6b — Systematic copy-vs-reference audit
Run:
grep -n "Entry [a-z_]* = .*\.second" Transport.cpp
Any match where the variable is later mutated (assigned to ._timestamp, ._validated, etc.) is a bug.
6c — Data structure caps
Every std::map and std::set in Transport that accumulates entries over time needs:
- A size cap appropriate for ESP32 memory constraints
- An eviction strategy (timestamp-based, LRU, or lexicographic)
- Culling in the
jobs()periodic task
7. Packet Hashlist Timing Bug — Link Transport Breakage on Shared Media
Bug 7a — Premature packet hash insertion breaks link transport (FIXED)
File: Transport.cpp, inbound() after packet_filter
Bug: The C++ code unconditionally added every accepted packet's hash to
_packet_hashlist immediately (line ~1505), before link transport or proof
handling ran:
_packet_hashlist.insert(packet.packet_hash()); // Always, immediately
The Python reference implementation (Transport.py lines 1362-1373)
defers insertion for two cases:
- Packets whose
destination_hashis inlink_table(link data packets) - LRPROOF packets (type=PROOF, context=LRPROOF)
For link data: the hash is added later, inside the link transport
forwarding block, only after a valid outbound direction is confirmed
(Transport.py line 1544).
For LRPROOF: the hash is never added (allowing duplicate proofs to be processed on multiple interfaces).
Impact: On shared-medium interfaces (e.g.

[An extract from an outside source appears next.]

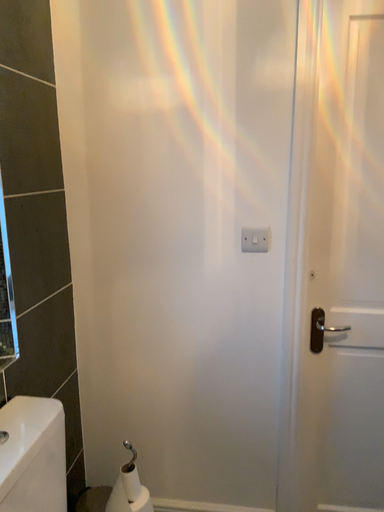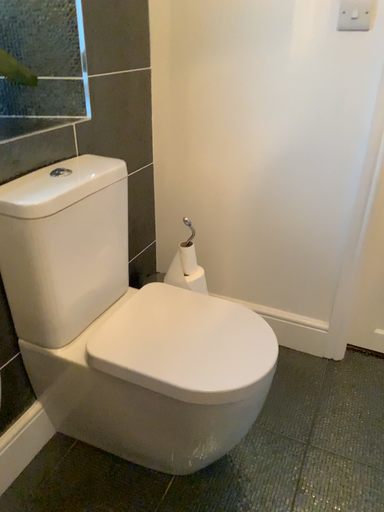 Question: How did the camera likely rotate when shooting the video?

Choices:
 (A) rotated left
 (B) rotated right

Answer: (A)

LoRa), a packet belonging to a
link that transports through this node may arrive on the "wrong" interface
first (e.g. received on LoRa before it arrives via TCP backbone). The
premature hash insertion causes the correct arrival to be filtered as a
duplicate for non-resource contexts (DATA ctx=0, LINKIDENTIFY, LRRTT,
LINKCLOSE). Resource contexts (RESOURCE, RESOURCE_REQ, RESOURCE_PRF)
are unaffected because they bypass the hashlist check in packet_filter.
Fix: Defer hash insertion for link-table and LRPROOF packets, matching
the Python reference implementation. Add _packet_hashlist.insert() inside
the link transport forwarding block after direction is confirmed.